Pendant deux heures, j’eus droit à un exposé sur sa vie dont je vais vous faire un bref résumé : Caroline, vingt-sept ans. Créatrice de bijoux. Habitait chez ses parents, suite à une rupture lorsqu’elle était à Bourg-en-Bresse. Elle était restée six ans en couple avec un commercial avec qui elle ne partageait pas grand-chose, mis à part les habitudes, et qui avait fini par aller voir ailleurs. L’entente entre ses parents n’était pas au beau fixe et elle cherchait le moindre prétexte pour sortir voir ses copines sur Toulouse.


Je vous fais ce petit résumé, parce que j’eus droit à ça avec beaucoup trop de détails pendant deux heures. Un détail important cependant : Caroline avait l’air d’avoir soif puisqu’en deux heures, ce fut quatre mojitos qui descendirent et je m’étais alors dit que pour un petit gabarit comme elle, qui en plus avait de la route à faire pour rentrer chez elle (elle habitait à quarante-cinq minutes de Toulouse), c’était assez surprenant.


L’heure du concert arriva, je n’avais vraiment pas envie de continuer à passer du temps à écouter Caroline et je pris la parole pour lui expliquer le programme de ma soirée.
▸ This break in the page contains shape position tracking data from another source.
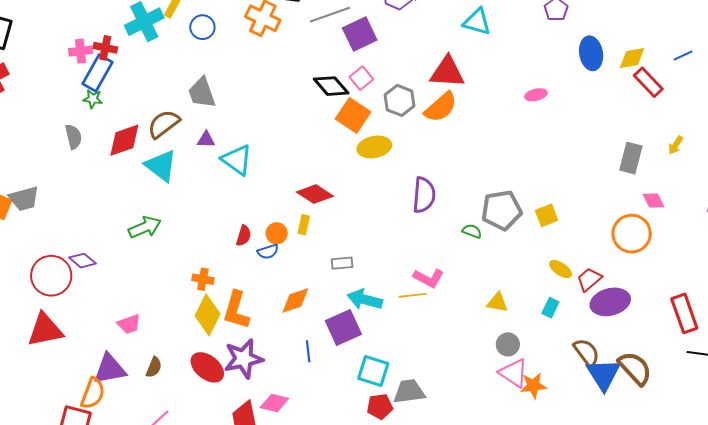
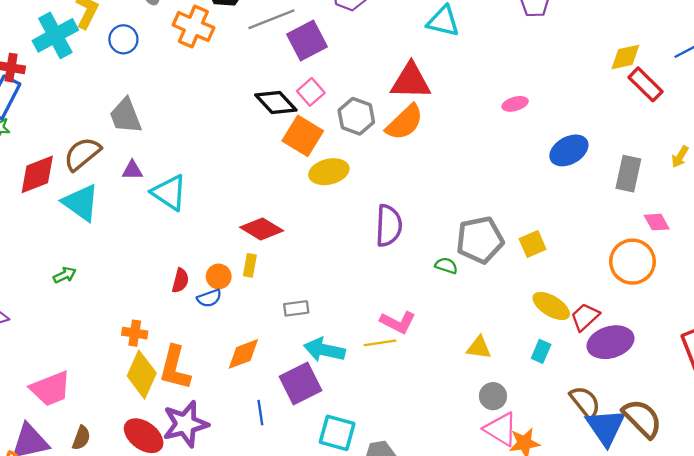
blue ellipse: (591, 53) -> (569, 150), moved, turned 72
green arrow: (145, 227) -> (65, 275), size x0.6
yellow ellipse: (561, 269) -> (551, 306), size x1.4
pink trapezoid: (129, 324) -> (51, 389), size x1.5

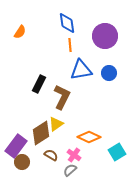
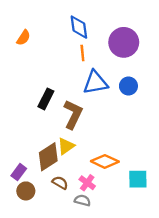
purple rectangle: (16, 146) -> (19, 172), size x0.6
cyan square: (117, 152) -> (138, 179), turned 30
gray semicircle: (70, 170) -> (82, 200), turned 56

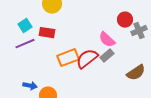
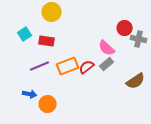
gray cross: (139, 31) -> (139, 39), turned 35
purple line: (25, 44) -> (40, 66), moved
red semicircle: (87, 59) -> (87, 67), size x0.7

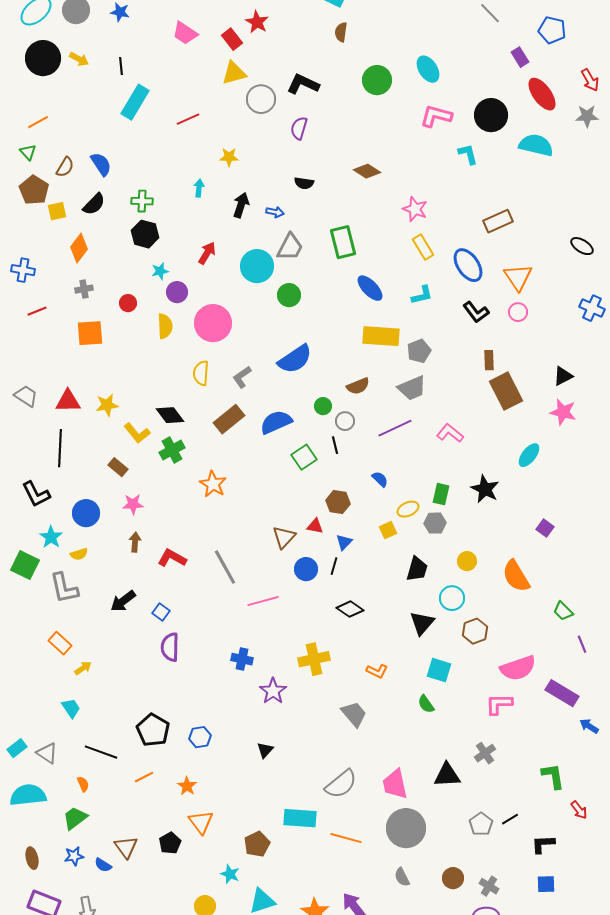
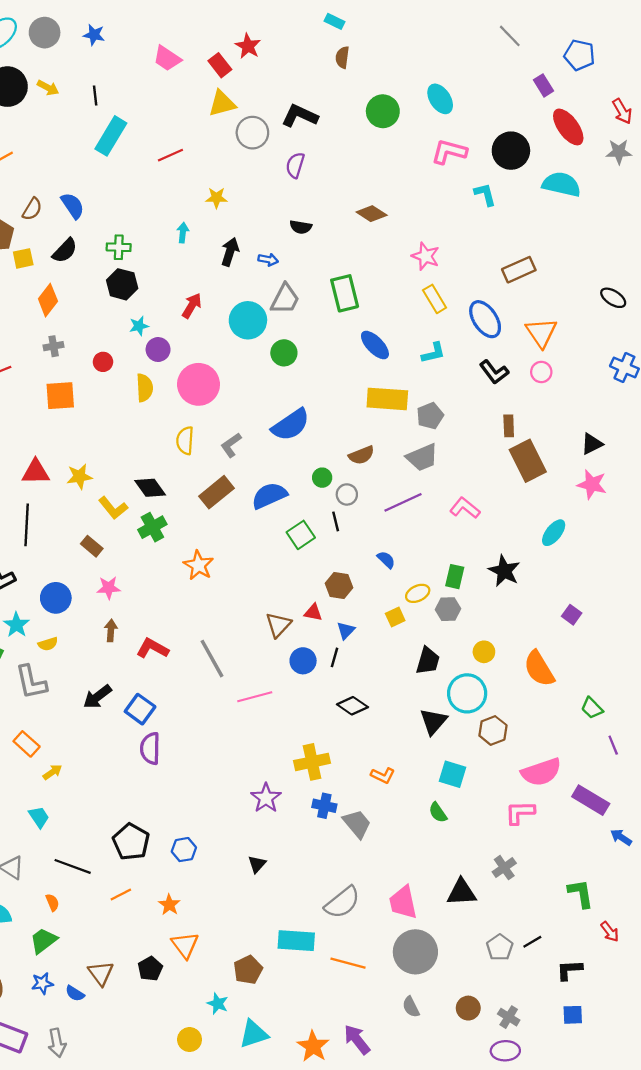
cyan circle: (452, 598) -> (467, 693), size x1.4
blue square: (161, 612) -> (140, 709), size x1.5
blue cross: (242, 659) -> (324, 806), moved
À ce moment-là, j’essayai d’argumenter.



J’étais emmerdé : elle faisait tout pour s’incruster. Non seulement j’avais envie d’être tranquille, et surtout, il allait y avoir Marla au concert. Marla, j’en ai rapidement parlé plus haut, c’était une nana rencontrée quelques jours plus tôt qui me plaisait beaucoup, mais avec qui je n’arrivais pas à concrétiser. Elle était venue plusieurs fois à la maison, nous avions passé de super moments, mais elle resta sur le canapé chaque nuit. J’avais donc insisté et l’avais invitée à ce concert… me disant que pour le coup, elle serait beaucoup plus raccord avec le bistrot dans lequel j’allais me rendre.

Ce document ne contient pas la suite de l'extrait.